[Recorded data]
^^^^

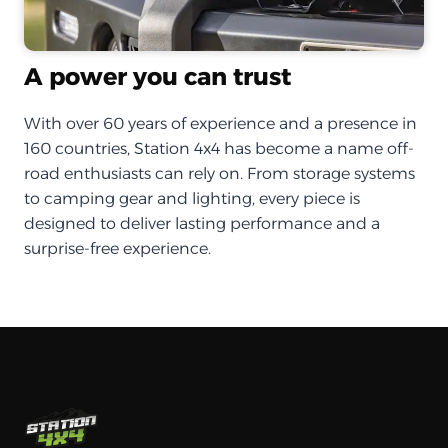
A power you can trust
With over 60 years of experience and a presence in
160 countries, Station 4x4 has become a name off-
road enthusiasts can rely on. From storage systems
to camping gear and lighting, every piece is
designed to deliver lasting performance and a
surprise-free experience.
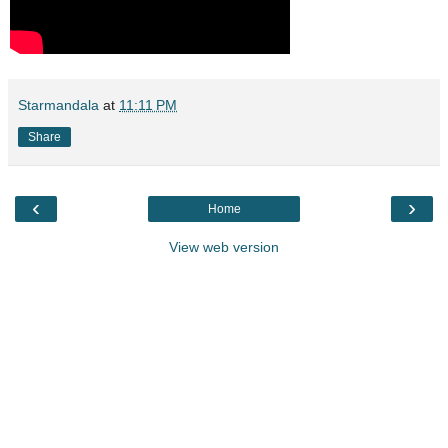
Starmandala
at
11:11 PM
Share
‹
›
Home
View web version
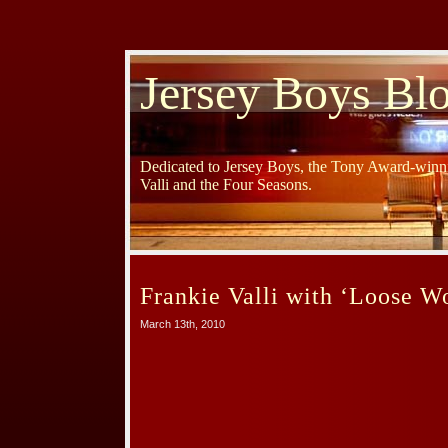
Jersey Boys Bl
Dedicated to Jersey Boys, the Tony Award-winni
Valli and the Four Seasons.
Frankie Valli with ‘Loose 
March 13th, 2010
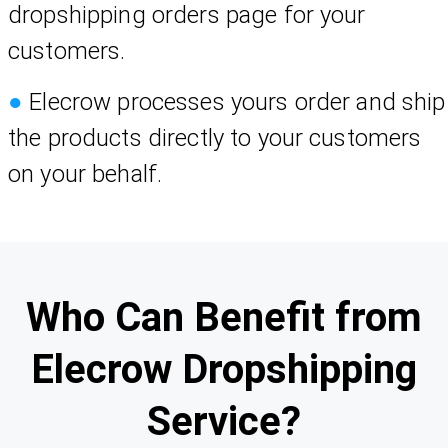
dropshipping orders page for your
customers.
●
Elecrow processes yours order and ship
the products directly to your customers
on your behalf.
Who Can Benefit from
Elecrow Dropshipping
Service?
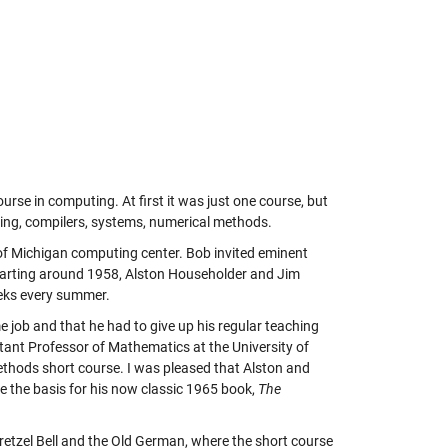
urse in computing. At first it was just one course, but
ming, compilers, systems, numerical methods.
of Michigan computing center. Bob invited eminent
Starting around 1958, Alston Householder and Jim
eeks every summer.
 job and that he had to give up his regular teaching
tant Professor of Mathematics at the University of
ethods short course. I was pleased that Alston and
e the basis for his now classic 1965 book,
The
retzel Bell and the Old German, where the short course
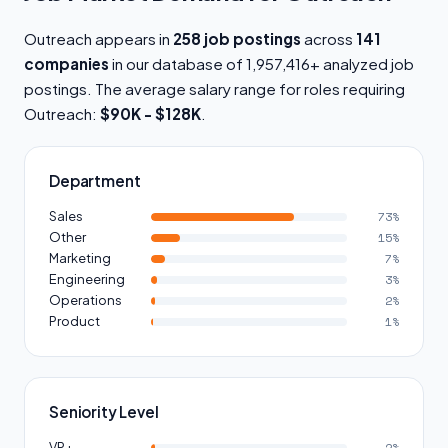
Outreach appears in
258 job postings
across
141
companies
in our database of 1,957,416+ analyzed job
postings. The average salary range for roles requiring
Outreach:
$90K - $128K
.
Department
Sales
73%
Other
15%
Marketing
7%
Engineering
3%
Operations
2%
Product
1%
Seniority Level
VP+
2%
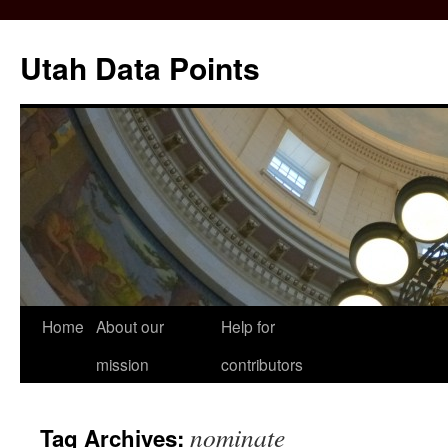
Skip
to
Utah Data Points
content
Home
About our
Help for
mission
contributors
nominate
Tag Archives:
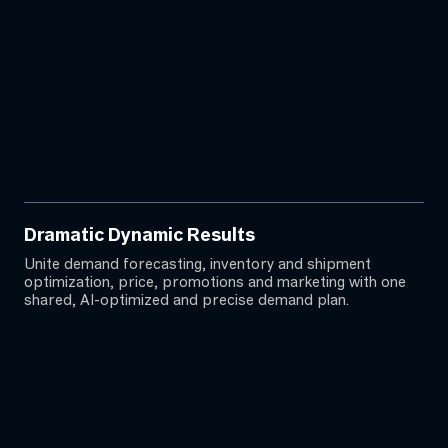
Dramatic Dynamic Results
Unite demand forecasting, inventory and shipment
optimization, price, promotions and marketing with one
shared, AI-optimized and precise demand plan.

^^^^

-- Task goal --
Determine how many lines above have the string "customers" and output nothing besides the count.

-- Answer to the exercise --
2